*Task details*.
Verbatim transcription with images omitted: return the entries below in full.
Segment Start: Exercise data
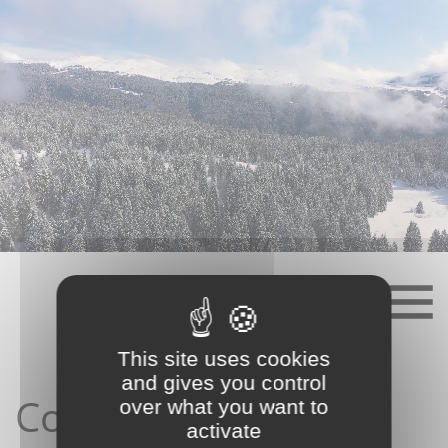
Skip
to
content
This site uses cookies
and gives you control
Contact depuis le
over what you want to
activate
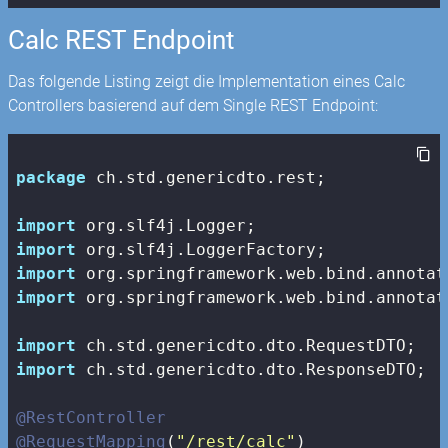
Calc REST Endpoint
Das folgende Listing zeigt die Implementation eines Calc
Controllers basierend auf dem Single REST Endpoint:
package
 ch.std.genericdto.rest;

import
import
import
import
 org.springframework.web.bind.annotat
import
import
 ch.std.genericdto.dto.ResponseDTO;

@RestController
@RequestMapping
(
"/rest/calc"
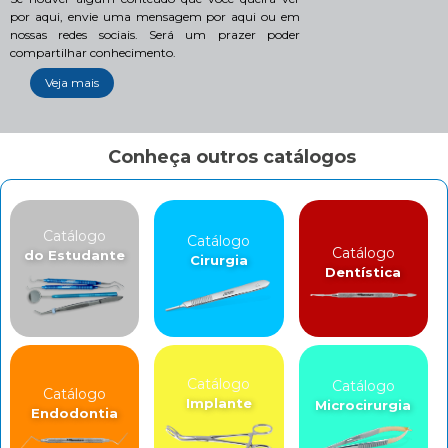
por aqui, envie uma mensagem por aqui ou em
nossas redes sociais. Será um prazer poder
compartilhar conhecimento.
Veja mais
Conheça outros catálogos
Catálogo
Catálogo
Catálogo
do Estudante
Cirurgia
Dentística
Catálogo
Catálogo
Catálogo
Implante
Microcirurgia
Endodontia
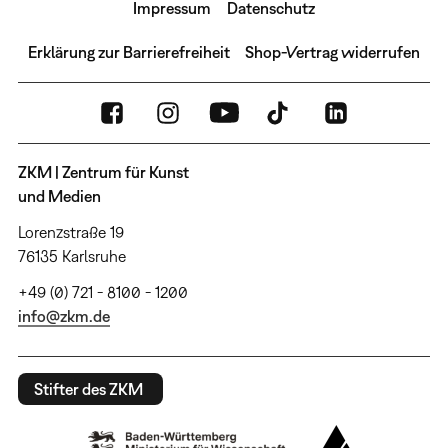
Impressum
Datenschutz
Erklärung zur Barrierefreiheit
Shop-Vertrag widerrufen
ZKM | Zentrum für Kunst
und Medien
Lorenzstraße 19
76135 Karlsruhe
+49 (0) 721 - 8100 - 1200
info@zkm.de
Stifter des ZKM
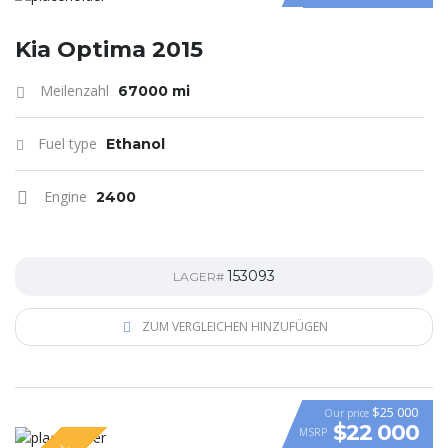
Kia Optima 2015
Meilenzahl
67000 mi
Fuel type
Ethanol
Engine
2400
153093
LAGER#
ZUM VERGLEICHEN HINZUFÜGEN
$25 000
Our price
$22 000
MSRP
VIDEO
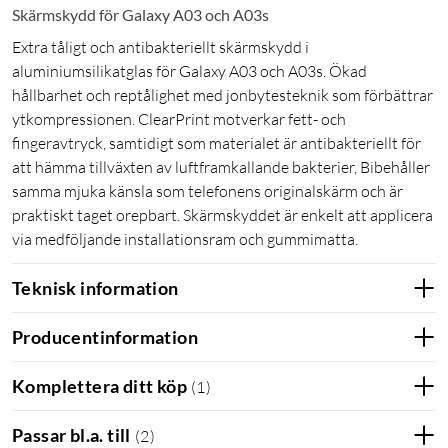
Skärmskydd för Galaxy A03 och A03s
Extra tåligt och antibakteriellt skärmskydd i
aluminiumsilikatglas för Galaxy A03 och A03s. Ökad
hållbarhet och reptålighet med jonbytesteknik som förbättrar
ytkompressionen. ClearPrint motverkar fett- och
fingeravtryck, samtidigt som materialet är antibakteriellt för
att hämma tillväxten av luftframkallande bakterier, Bibehåller
samma mjuka känsla som telefonens originalskärm och är
praktiskt taget orepbart. Skärmskyddet är enkelt att applicera
via medföljande installationsram och gummimatta.
Teknisk information
Producentinformation
Komplettera ditt köp
(
1
)
Passar bl.a. till
(
2
)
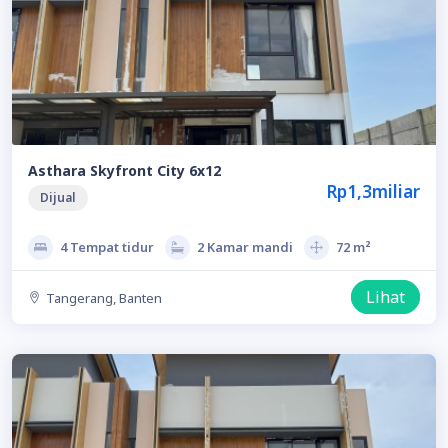
Asthara Skyfront City 6x12
Rp1,3miliar
Dijual
4 Tempat tidur
2 Kamar mandi
72 m²
Lihat
Tangerang, Banten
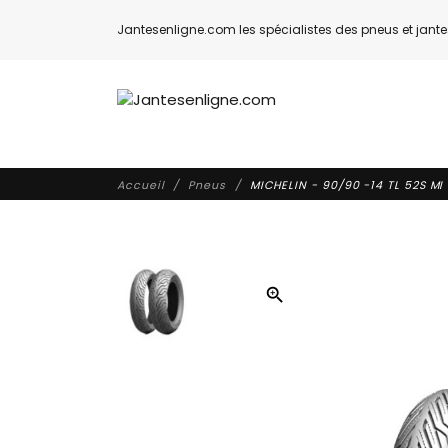
Jantesenligne.com les spécialistes des pneus et jantes
Accueil
Pneus
MICHELIN - 90/90 -14 TL 52S MI 
zoom_in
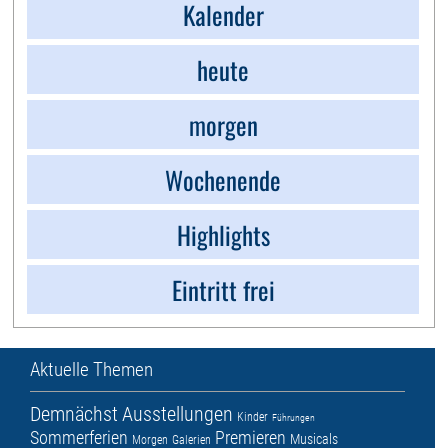
Kalender
heute
morgen
Wochenende
Highlights
Eintritt frei
Aktuelle Themen
Demnächst
Ausstellungen
Kinder
Führungen
Sommerferien
Premieren
Musicals
Morgen
Galerien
Segment End: Exercise data
*Written response*.
Skip
to
content
This site uses cookies
and gives you control
Contact depuis le
over what you want to
activate
Calc REST Endpoint
Das folgende Listing zeigt die Implementation eines Calc
Controllers basierend auf dem Single REST Endpoint:
package
 ch.std.genericdto.rest;

import
import
import
import
 org.springframework.web.bind.annotat
import
import
 ch.std.genericdto.dto.ResponseDTO;

@RestController
@RequestMapping
(
"/rest/calc"
por aqui, envie uma mensagem por aqui ou em
nossas redes sociais. Será um prazer poder
compartilhar conhecimento.
Veja mais
Conheça outros catálogos
Catálogo
Catálogo
Catálogo
do Estudante
Cirurgia
Dentística
Catálogo
Catálogo
Catálogo
Implante
Microcirurgia
Endodontia
Impressum
Datenschutz
Erklärung zur Barrierefreiheit
Shop-Vertrag widerrufen
ZKM | Zentrum für Kunst
und Medien
Lorenzstraße 19
76135 Karlsruhe
+49 (0) 721 - 8100 - 1200
info@zkm.de
Stifter des ZKM
Kia Optima 2015
Meilenzahl
67000 mi
Fuel type
Ethanol
Engine
2400
153093
LAGER#
ZUM VERGLEICHEN HINZUFÜGEN
$25 000
Our price
$22 000
MSRP
VIDEO
Skärmskydd för Galaxy A03 och A03s
Extra tåligt och antibakteriellt skärmskydd i
aluminiumsilikatglas för Galaxy A03 och A03s. Ökad
hållbarhet och reptålighet med jonbytesteknik som förbättrar
ytkompressionen. ClearPrint motverkar fett- och
fingeravtryck, samtidigt som materialet är antibakteriellt för
att hämma tillväxten av luftframkallande bakterier, Bibehåller
samma mjuka känsla som telefonens originalskärm och är
praktiskt taget orepbart. Skärmskyddet är enkelt att applicera
via medföljande installationsram och gummimatta.
Teknisk information
Producentinformation
Komplettera ditt köp
(
1
)
Passar bl.a. till
(
2
)
Asthara Skyfront City 6x12
Rp1,3miliar
Dijual
4 Tempat tidur
2 Kamar mandi
72 m²
Lihat
Tangerang, Banten
Jantesenligne.com les spécialistes des pneus et jantes
Accueil
Pneus
MICHELIN - 90/90 -14 TL 52S MI 
zoom_in
Kalender
heute
morgen
Wochenende
Highlights
Eintritt frei
Aktuelle Themen
Demnächst
Ausstellungen
Kinder
Führungen
Sommerferien
Premieren
Musicals
Morgen
Galerien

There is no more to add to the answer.